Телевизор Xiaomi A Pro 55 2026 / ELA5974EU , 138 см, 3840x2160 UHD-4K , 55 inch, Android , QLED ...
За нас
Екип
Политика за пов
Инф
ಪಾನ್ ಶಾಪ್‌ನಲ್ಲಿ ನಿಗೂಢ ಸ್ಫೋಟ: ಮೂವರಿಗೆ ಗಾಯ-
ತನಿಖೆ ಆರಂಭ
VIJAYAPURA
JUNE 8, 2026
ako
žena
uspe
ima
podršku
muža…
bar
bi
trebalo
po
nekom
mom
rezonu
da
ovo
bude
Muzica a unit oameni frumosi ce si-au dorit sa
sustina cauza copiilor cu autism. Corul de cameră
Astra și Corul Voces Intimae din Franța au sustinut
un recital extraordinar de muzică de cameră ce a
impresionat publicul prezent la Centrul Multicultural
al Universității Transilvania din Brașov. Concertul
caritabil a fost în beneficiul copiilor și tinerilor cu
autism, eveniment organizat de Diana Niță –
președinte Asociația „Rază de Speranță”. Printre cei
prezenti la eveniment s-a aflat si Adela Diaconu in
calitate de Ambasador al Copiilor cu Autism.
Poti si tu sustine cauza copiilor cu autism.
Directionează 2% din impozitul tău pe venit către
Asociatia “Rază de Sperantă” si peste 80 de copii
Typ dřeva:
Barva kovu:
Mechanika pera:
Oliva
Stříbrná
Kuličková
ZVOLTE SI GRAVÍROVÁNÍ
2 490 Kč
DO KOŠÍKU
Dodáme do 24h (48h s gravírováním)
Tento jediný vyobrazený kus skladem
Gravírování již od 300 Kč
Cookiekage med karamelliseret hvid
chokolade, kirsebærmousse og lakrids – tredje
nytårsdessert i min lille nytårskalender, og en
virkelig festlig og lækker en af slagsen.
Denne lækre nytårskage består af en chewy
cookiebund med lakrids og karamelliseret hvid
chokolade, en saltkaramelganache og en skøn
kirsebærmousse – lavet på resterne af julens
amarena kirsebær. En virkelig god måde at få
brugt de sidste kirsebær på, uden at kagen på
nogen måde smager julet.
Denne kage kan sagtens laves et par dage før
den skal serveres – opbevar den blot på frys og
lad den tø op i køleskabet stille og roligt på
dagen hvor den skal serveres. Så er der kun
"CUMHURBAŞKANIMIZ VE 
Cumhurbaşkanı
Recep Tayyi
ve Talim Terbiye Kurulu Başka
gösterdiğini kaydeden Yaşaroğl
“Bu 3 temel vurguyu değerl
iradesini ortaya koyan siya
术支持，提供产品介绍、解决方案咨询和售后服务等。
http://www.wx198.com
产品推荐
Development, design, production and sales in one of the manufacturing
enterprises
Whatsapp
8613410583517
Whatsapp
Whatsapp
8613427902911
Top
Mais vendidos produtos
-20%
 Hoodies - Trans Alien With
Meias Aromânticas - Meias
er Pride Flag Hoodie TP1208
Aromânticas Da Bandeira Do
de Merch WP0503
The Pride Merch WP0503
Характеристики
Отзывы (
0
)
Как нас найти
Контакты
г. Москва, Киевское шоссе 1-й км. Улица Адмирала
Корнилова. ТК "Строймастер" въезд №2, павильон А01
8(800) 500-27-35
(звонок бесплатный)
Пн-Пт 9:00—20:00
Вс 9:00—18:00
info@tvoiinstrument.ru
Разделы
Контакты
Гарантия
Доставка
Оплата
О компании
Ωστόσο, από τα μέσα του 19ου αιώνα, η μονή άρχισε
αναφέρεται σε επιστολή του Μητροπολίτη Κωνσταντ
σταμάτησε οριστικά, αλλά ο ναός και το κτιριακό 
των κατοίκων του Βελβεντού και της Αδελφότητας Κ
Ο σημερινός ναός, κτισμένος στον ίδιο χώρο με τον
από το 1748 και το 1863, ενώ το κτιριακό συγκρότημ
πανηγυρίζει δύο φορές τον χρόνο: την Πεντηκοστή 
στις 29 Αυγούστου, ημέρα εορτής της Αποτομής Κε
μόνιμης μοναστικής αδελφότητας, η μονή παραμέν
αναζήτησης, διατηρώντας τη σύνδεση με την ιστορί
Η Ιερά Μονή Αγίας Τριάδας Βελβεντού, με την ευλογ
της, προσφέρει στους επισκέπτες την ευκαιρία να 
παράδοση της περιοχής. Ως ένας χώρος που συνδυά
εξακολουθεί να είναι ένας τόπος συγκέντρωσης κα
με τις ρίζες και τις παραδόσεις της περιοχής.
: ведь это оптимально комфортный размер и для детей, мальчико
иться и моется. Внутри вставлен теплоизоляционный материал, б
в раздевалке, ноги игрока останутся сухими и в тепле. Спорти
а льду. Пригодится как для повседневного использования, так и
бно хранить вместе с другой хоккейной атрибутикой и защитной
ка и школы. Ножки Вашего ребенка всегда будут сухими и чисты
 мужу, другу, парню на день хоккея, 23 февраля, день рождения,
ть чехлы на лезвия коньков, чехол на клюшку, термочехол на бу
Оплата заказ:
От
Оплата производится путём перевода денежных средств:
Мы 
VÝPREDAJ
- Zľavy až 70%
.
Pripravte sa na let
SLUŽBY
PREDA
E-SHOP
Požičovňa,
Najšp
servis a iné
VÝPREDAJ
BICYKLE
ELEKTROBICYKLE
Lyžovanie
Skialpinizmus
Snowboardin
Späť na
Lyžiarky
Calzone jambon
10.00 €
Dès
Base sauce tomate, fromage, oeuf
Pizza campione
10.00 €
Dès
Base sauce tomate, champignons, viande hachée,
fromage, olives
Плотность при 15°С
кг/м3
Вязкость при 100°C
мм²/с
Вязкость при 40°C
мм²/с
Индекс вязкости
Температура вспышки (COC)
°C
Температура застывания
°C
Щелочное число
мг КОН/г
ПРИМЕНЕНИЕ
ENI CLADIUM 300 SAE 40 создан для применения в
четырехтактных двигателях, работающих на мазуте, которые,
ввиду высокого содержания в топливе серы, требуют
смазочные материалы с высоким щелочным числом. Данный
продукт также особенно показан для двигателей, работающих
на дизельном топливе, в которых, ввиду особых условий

__Problem__
Only lines holding the word "sauce" are wanted; list them all from the material.

__Reply__
Base sauce tomate, fromage, oeuf
Base sauce tomate, champignons, viande hachée,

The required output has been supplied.